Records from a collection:
▼

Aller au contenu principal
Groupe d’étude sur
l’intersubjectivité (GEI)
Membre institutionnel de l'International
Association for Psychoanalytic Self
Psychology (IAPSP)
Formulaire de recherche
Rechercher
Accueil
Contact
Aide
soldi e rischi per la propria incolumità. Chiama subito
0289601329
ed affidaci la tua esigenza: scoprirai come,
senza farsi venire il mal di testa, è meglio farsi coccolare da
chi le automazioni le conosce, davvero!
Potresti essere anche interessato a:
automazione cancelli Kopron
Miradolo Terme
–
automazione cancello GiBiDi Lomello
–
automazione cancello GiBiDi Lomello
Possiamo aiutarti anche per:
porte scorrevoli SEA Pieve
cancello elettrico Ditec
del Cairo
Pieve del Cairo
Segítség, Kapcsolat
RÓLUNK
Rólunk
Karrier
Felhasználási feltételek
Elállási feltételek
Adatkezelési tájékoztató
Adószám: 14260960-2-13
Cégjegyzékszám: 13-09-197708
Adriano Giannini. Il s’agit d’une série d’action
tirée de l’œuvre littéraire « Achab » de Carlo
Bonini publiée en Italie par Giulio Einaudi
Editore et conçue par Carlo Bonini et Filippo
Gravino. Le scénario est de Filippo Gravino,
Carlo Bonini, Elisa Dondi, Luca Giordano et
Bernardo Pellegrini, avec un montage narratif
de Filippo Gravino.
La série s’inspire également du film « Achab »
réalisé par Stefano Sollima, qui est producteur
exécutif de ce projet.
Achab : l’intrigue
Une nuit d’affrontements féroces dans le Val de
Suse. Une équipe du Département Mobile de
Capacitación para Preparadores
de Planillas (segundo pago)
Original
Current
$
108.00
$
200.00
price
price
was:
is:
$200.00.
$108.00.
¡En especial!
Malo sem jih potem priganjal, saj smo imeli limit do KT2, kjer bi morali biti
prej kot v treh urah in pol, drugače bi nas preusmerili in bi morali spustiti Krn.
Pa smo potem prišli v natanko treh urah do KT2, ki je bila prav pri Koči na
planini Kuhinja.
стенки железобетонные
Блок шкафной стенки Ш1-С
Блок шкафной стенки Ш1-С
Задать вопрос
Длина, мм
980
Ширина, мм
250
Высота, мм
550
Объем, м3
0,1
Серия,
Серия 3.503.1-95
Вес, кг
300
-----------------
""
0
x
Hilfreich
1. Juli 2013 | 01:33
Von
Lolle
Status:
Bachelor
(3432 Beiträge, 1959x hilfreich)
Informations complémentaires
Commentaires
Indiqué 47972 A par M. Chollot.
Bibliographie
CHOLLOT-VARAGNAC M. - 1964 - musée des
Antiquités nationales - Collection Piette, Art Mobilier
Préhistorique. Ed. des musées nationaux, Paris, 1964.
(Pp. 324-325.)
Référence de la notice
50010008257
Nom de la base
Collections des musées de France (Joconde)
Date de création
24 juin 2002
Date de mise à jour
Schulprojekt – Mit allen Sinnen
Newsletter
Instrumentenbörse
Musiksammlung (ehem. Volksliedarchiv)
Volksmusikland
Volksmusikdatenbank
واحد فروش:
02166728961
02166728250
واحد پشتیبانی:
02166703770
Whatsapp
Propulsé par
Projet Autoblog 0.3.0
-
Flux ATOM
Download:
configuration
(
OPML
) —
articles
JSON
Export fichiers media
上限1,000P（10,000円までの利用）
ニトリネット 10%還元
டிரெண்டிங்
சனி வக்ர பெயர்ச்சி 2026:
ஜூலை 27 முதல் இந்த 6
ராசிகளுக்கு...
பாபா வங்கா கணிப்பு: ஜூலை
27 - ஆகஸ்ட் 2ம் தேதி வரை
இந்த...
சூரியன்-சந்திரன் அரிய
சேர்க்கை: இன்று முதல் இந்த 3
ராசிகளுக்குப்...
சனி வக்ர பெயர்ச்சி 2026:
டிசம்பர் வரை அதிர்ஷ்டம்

▲

Exercise aim - Set down exactly what runs from the line containing "02166728961" through the last line above, both lines included.

Exercise answer -
02166728961
02166728250
واحد پشتیبانی:
02166703770
Whatsapp
Propulsé par
Projet Autoblog 0.3.0
-
Flux ATOM
Download:
configuration
(
OPML
) —
articles
JSON
Export fichiers media
上限1,000P（10,000円までの利用）
ニトリネット 10%還元
டிரெண்டிங்
சனி வக்ர பெயர்ச்சி 2026:
ஜூலை 27 முதல் இந்த 6
ராசிகளுக்கு...
பாபா வங்கா கணிப்பு: ஜூலை
27 - ஆகஸ்ட் 2ம் தேதி வரை
இந்த...
சூரியன்-சந்திரன் அரிய
சேர்க்கை: இன்று முதல் இந்த 3
ராசிகளுக்குப்...
சனி வக்ர பெயர்ச்சி 2026:
டிசம்பர் வரை அதிர்ஷ்டம்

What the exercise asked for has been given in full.